4月中に可能ならば、私「筑波山麓」のサイトにWRC(Water Recearch Centre)の文献の翻訳(定量下限値の求め方、IUPACと同じ方法)、その他を順次掲載していく予定なので、将来はそちらを参照ください。今は、分析方法の英訳のみです。
http://www3.ocn.ne.jp/~tukubasa/

−続く−

No.21466 【A-4】

Re:ガラス体積計の不確かさ

2007-03-04 18:06:47 なんちゃって計量士

めーめ 殿 少し難しく考え過ぎの様です。

水温20℃のとき0.99823
水温 4℃のとき1.00000
水温 3℃のとき0.99999
水温 2℃のとき0.99997
水温 1℃のとき0.99993

 数値は必ず、御自分で再度ご確認ください。

20℃で100ml計量したときの重量は99.823g
これに対して他の温度のときどれだけ差が出るか?
また20℃のときどれだけ差が出るか?
と単純に考えてください。

 温度は厄介です。二次標準温度計(所謂我々が温度計メーカーから購入出来る校正温度計)を使用したとしても、計測温度と現場温度が平衡するのに時間がかかります。
 4℃を計測して20℃を計測するなら数時間程度で平衡になりますが、逆に20℃を計測してから4℃の場合には、経験上24時間程度かかるようです。
 以前、二本の二次温度計を平衡させ、片方を80℃近辺を計測し、室内放置で再度平衡するのに24時間では平衡まで達しませんでした。
 大体、標準温度計自体高価なので何本も購入出来ない上、実用に耐えるのは一二年ですから。

回答に対するお礼・補足

御礼が遅れて申し訳ございません。

いろいろ文献を漁っているのですが、頭の中で情報がゴチャゴチャになっていました。現在も完全には整理しきれていない状況です。

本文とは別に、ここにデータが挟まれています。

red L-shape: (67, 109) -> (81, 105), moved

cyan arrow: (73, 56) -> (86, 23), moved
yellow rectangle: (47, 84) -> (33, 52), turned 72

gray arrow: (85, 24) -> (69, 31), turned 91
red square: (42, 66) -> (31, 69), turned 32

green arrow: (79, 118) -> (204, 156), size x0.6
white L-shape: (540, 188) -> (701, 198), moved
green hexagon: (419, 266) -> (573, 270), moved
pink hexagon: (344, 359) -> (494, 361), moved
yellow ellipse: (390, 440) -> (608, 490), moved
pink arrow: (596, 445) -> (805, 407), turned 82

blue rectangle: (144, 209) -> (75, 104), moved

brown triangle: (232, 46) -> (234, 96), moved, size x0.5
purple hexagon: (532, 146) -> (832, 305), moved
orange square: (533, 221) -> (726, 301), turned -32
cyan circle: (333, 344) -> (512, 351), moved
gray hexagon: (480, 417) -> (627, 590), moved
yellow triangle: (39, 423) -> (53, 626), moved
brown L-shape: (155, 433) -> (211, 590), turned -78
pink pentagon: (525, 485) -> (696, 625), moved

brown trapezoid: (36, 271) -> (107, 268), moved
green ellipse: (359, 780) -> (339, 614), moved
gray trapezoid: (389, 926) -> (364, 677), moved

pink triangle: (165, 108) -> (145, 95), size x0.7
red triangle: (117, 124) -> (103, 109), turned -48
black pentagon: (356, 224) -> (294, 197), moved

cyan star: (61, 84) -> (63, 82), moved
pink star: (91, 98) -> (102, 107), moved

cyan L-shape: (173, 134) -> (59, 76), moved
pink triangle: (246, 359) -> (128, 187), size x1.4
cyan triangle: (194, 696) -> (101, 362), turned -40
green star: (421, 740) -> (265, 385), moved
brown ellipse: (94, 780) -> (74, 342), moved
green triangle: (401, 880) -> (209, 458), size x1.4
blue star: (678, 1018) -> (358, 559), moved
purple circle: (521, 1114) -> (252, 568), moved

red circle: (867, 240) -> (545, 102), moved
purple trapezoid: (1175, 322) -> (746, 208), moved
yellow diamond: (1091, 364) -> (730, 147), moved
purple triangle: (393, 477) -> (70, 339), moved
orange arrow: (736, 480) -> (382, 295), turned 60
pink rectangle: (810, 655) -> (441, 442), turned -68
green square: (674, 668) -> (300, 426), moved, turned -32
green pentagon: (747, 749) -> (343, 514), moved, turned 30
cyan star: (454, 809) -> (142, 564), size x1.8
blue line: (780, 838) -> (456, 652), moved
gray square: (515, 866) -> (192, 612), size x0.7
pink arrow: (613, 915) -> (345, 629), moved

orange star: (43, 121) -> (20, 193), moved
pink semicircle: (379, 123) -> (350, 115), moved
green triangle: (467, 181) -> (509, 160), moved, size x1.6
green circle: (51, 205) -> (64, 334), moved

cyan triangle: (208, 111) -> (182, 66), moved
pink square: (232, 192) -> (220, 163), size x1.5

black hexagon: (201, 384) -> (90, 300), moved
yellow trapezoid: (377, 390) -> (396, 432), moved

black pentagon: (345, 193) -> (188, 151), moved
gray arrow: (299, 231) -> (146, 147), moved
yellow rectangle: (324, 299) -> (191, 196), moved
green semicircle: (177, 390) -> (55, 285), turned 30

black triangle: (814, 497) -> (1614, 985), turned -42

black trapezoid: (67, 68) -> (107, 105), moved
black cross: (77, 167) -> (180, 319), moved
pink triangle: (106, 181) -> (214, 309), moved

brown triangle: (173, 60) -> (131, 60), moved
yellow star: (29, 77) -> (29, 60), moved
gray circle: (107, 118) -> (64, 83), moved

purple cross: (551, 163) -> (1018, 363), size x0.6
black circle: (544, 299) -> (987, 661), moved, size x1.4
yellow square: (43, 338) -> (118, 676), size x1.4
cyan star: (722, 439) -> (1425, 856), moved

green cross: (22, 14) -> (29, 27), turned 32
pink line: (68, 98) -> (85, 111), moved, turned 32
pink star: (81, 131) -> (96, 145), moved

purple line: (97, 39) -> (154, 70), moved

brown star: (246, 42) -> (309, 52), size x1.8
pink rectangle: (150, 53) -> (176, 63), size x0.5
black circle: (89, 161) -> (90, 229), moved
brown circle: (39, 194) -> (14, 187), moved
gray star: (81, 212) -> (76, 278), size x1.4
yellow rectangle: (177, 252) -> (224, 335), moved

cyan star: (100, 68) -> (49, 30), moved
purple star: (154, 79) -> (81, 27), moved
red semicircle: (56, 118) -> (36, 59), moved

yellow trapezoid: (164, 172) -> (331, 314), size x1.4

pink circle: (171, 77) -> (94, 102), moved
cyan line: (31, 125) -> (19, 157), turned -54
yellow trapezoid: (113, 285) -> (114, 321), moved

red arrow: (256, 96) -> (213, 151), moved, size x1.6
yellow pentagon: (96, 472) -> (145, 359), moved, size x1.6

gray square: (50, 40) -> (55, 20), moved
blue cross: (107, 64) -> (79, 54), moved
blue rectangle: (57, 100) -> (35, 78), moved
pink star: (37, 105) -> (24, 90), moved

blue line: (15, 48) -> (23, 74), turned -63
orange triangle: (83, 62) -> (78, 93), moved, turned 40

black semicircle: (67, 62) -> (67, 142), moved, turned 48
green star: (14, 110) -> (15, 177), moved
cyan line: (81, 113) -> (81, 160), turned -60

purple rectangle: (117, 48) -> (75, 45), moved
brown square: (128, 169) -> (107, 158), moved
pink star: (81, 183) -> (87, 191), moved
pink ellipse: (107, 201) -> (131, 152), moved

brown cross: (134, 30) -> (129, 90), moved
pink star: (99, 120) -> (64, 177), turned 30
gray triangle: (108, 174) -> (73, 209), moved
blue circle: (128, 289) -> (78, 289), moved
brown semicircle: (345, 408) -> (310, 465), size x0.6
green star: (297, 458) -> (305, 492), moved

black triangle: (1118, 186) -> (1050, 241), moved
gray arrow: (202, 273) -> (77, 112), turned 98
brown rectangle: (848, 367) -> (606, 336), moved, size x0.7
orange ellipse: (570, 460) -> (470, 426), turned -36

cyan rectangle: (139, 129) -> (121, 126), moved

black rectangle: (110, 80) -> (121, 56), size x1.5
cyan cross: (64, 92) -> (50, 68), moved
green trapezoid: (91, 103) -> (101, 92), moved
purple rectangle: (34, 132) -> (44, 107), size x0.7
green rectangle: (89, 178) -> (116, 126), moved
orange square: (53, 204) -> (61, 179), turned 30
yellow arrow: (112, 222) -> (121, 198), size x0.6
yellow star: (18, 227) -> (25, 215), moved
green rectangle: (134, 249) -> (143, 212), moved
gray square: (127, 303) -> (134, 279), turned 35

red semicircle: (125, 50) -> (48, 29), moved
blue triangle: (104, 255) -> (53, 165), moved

化学試験の不確かさについて、自分なりになんとかマスターしたいと思います。

No.21454 【A-3】

Re:ガラス体積計の不確かさ

2007-03-02 19:28:34 火鼠

良くわかっていない者から。一言。もし17025取得の関係なら気圧補正も考えてくださいね。また、ホールピペットの材質も、常識として、理解が必要です。材質によって、膨張率違いますから。材質ごとの膨張率は、使用している計量器のメーカか、カタログをみてください。ガラス計量器と言っても、素材、精度、違いますから。注意したほうがいいかも?

回答に対するお礼・補足

御礼が遅くなって申し訳ありません。

ご推察のように17025取得の関係で今回のような質問をさせて頂きました。
気圧補正なども考慮するつもりではありますが、気圧による誤差はかなり小さいと思われます。(まだ実際に検討していませんが・・・)

なんとか審査に間に合うようにしたいと思います。

No.21450 【A-2】

Re:ガラス体積計の不確かさ

2007-03-02 12:33:22 なんちゃって計量士

めーめ 殿

 基本的な点に付いて、貴方は過誤が有る様なので、確認して頂きたい。

 液で在ろうと、瓦斯で在ろうと、温度は標準状態に換算して考えるのが基本です。(但し、標準状態の定義は種々有るので注意が必要)

 温度が標準でない場合には、目的の内容物だけでなく、容器も温度により伸縮する事に御注意頂きたい。

 基本的に容積の変動は、線膨張係数の三乗ですが、計算通りで済むなら確認は誰もしません。何故しなければいけないか、現実は理想状態では有りませんから。(膨張係数の差の三乗だけ誤差が拡張される)

 質量は温度によって、基本的に変わりませんから、目的物を、貴方の予想する条件で計量して、重量を計り、誤差を測定するべきです。同時に標準状態でも確認のために計量しておく事は良いことです。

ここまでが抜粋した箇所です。